Work to complete: From the records below, transcribe exactly the lines that begin at the line with "use of cookies." and end at the line with "Enemy (Stop This)", both included.

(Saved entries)
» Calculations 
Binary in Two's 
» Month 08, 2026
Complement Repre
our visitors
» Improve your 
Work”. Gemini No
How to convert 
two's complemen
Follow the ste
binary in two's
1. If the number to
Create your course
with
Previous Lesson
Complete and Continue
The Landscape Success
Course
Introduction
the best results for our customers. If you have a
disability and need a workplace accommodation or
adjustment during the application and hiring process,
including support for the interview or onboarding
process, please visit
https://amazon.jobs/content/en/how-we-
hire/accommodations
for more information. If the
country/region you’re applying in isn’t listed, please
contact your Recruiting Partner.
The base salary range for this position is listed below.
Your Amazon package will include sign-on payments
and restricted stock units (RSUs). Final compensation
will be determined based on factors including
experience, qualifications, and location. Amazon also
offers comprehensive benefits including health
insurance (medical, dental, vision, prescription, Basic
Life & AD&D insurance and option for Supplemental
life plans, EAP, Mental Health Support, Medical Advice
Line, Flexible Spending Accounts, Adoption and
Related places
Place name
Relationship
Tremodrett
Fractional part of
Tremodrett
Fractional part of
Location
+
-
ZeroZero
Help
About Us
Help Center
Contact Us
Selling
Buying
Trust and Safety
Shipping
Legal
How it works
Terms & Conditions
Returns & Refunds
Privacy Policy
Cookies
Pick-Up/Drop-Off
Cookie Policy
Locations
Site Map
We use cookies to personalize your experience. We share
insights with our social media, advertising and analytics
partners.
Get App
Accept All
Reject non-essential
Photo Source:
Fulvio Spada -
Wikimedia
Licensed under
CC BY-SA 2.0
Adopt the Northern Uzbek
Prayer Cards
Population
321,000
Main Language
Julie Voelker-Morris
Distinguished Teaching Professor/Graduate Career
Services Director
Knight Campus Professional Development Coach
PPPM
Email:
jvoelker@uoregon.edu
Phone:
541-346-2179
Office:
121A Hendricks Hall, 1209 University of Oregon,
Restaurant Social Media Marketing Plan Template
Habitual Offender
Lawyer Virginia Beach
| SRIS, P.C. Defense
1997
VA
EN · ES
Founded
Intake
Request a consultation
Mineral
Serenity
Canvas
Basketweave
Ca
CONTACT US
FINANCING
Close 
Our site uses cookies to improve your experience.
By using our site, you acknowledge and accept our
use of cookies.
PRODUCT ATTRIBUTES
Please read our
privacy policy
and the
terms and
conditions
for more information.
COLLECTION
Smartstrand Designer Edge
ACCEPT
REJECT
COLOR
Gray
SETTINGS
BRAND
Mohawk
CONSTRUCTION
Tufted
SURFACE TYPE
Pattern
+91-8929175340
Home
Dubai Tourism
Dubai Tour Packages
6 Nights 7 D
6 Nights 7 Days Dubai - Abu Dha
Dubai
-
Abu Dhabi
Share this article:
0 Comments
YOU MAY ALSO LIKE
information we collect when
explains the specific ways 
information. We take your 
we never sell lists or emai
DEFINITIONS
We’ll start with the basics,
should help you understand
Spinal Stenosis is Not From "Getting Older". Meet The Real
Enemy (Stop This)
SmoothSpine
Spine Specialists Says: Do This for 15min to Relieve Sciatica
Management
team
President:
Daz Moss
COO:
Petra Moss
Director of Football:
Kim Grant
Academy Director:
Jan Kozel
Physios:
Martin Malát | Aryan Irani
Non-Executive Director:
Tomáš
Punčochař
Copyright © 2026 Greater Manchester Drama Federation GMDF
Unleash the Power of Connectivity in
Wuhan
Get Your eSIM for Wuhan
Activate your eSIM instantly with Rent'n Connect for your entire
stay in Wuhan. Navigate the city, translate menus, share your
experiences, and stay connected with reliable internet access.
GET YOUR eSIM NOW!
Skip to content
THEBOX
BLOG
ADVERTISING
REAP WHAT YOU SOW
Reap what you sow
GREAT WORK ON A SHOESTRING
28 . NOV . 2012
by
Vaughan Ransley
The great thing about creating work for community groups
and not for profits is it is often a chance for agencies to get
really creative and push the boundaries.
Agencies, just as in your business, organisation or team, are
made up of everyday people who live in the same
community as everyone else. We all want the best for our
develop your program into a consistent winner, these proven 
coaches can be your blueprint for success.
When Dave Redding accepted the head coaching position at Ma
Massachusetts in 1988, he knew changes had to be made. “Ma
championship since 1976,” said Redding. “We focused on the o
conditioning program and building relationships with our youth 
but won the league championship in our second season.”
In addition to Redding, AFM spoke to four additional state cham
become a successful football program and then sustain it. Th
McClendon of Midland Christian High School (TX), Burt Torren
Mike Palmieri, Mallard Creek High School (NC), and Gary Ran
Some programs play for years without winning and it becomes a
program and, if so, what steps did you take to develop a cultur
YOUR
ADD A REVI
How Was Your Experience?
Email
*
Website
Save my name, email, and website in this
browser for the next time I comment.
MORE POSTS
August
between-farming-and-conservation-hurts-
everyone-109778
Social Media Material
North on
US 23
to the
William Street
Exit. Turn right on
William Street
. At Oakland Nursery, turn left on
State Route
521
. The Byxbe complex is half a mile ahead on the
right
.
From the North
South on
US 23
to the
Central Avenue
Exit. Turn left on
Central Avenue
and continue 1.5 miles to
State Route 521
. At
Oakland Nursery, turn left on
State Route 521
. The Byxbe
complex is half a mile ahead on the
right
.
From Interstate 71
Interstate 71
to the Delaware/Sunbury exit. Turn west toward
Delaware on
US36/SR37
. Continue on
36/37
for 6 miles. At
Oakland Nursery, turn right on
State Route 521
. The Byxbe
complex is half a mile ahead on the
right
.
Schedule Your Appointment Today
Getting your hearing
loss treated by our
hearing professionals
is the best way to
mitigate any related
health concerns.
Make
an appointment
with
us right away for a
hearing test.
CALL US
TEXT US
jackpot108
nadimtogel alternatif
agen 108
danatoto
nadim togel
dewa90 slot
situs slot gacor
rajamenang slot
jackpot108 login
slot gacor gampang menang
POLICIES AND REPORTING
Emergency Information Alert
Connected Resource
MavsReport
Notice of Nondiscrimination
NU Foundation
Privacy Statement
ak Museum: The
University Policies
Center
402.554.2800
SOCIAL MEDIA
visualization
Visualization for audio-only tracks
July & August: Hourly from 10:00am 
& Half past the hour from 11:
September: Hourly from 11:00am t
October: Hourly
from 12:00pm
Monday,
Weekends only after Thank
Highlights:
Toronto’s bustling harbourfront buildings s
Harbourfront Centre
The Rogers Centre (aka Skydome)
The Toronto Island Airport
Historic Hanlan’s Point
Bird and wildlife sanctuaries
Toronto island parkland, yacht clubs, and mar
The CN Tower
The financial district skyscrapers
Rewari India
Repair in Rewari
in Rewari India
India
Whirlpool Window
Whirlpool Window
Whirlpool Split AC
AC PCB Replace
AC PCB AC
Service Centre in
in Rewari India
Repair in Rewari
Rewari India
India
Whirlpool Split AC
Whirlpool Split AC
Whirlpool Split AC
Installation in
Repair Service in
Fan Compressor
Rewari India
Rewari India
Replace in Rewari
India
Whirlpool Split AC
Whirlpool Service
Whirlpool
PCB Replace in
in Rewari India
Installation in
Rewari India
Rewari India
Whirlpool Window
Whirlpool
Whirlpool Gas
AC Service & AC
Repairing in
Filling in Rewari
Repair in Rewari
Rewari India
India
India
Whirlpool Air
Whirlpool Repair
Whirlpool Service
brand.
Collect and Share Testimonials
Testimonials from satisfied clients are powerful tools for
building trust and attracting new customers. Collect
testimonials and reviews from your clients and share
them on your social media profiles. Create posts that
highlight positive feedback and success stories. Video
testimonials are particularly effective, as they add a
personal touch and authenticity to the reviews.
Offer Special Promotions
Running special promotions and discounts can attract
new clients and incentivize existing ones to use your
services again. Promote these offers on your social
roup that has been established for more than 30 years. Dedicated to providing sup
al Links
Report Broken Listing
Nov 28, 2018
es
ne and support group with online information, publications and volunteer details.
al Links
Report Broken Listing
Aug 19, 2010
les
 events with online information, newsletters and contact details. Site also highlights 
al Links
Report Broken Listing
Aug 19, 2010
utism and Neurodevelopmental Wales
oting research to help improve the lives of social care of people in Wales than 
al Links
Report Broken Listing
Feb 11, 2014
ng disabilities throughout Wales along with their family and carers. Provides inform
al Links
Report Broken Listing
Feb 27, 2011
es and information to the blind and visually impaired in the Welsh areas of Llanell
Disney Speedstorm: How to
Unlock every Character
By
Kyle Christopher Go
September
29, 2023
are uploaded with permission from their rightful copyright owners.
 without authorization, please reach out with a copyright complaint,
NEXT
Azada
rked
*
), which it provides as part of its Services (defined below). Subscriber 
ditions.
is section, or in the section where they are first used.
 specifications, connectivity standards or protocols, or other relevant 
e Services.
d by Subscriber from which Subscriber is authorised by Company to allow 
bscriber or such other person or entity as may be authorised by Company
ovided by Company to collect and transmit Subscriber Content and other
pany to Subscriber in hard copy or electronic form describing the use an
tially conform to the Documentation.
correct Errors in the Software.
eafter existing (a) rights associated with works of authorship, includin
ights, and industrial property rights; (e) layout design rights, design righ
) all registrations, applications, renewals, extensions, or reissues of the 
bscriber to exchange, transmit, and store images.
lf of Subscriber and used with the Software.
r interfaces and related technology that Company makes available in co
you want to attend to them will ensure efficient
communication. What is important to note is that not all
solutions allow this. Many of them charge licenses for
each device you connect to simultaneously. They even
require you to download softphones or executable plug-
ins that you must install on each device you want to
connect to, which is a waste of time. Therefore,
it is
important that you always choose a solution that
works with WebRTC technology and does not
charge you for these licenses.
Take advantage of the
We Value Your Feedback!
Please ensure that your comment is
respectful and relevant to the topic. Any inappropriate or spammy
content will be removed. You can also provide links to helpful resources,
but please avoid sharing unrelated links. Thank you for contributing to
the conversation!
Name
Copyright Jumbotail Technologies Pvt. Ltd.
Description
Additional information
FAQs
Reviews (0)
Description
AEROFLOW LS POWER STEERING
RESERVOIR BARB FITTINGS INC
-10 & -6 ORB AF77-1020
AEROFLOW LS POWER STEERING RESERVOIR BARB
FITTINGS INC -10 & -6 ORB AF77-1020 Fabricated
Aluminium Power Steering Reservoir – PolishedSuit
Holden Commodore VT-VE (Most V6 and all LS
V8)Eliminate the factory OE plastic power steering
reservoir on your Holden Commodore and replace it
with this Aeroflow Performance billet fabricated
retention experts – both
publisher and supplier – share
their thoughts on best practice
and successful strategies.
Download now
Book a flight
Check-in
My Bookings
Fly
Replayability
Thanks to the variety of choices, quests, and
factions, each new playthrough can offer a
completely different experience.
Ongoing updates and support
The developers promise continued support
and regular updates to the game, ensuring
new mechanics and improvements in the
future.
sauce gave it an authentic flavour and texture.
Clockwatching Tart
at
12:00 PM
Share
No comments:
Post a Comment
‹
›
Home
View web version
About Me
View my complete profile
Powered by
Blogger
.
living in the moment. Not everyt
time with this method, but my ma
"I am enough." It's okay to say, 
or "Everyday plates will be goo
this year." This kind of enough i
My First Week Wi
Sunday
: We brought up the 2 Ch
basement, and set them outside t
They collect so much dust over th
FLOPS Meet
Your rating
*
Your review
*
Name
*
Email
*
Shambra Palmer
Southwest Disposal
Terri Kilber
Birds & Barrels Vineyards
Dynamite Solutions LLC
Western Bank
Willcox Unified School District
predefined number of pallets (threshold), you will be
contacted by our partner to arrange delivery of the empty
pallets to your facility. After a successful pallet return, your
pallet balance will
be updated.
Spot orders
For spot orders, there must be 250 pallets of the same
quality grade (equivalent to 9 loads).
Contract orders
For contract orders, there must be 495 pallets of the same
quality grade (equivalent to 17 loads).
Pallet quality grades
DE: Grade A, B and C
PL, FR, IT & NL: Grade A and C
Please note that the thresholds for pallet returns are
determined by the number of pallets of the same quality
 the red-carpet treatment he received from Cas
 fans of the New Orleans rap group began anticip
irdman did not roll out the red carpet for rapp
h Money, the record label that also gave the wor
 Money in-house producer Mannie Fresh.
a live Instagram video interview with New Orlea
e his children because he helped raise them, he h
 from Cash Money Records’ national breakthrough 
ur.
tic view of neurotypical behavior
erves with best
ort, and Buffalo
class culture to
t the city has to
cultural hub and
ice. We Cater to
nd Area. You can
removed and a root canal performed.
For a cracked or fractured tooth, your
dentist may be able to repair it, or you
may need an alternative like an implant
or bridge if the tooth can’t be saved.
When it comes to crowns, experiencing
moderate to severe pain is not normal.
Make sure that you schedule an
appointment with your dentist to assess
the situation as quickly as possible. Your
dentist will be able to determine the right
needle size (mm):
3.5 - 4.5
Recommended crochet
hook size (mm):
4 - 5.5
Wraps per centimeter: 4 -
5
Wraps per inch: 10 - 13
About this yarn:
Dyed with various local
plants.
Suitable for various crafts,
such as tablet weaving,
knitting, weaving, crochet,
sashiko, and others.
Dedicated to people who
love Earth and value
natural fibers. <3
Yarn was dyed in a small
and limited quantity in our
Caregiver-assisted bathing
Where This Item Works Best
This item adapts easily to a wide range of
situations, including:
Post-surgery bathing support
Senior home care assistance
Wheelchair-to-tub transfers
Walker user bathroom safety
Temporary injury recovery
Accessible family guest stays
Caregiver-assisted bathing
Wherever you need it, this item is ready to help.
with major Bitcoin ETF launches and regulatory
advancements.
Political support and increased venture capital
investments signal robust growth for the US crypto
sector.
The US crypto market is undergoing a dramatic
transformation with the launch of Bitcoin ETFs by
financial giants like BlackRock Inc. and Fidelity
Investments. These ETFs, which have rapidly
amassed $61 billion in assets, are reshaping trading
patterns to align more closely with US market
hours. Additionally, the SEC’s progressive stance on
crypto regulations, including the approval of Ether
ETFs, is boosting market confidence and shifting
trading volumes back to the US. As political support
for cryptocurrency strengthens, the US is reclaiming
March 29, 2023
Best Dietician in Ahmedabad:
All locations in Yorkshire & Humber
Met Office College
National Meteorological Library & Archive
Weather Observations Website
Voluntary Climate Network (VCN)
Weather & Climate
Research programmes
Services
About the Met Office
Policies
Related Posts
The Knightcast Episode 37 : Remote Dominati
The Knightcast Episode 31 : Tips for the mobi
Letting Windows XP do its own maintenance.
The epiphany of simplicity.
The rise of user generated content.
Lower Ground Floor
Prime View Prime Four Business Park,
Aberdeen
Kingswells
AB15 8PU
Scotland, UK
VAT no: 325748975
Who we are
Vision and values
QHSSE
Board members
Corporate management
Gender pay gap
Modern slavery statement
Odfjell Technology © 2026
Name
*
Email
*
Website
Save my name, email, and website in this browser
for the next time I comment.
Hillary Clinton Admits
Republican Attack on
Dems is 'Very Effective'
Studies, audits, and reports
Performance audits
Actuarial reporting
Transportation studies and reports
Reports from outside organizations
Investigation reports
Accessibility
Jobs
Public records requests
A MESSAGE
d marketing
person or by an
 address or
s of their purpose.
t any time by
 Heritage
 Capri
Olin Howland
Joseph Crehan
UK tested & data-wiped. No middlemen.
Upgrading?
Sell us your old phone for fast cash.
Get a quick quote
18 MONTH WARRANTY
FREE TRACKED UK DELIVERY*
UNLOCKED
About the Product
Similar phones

Exercise solution:
use of cookies.
PRODUCT ATTRIBUTES
Please read our
privacy policy
and the
terms and
conditions
for more information.
COLLECTION
Smartstrand Designer Edge
ACCEPT
REJECT
COLOR
Gray
SETTINGS
BRAND
Mohawk
CONSTRUCTION
Tufted
SURFACE TYPE
Pattern
+91-8929175340
Home
Dubai Tourism
Dubai Tour Packages
6 Nights 7 D
6 Nights 7 Days Dubai - Abu Dha
Dubai
-
Abu Dhabi
Share this article:
0 Comments
YOU MAY ALSO LIKE
information we collect when
explains the specific ways 
information. We take your 
we never sell lists or emai
DEFINITIONS
We’ll start with the basics,
should help you understand
Spinal Stenosis is Not From "Getting Older". Meet The Real
Enemy (Stop This)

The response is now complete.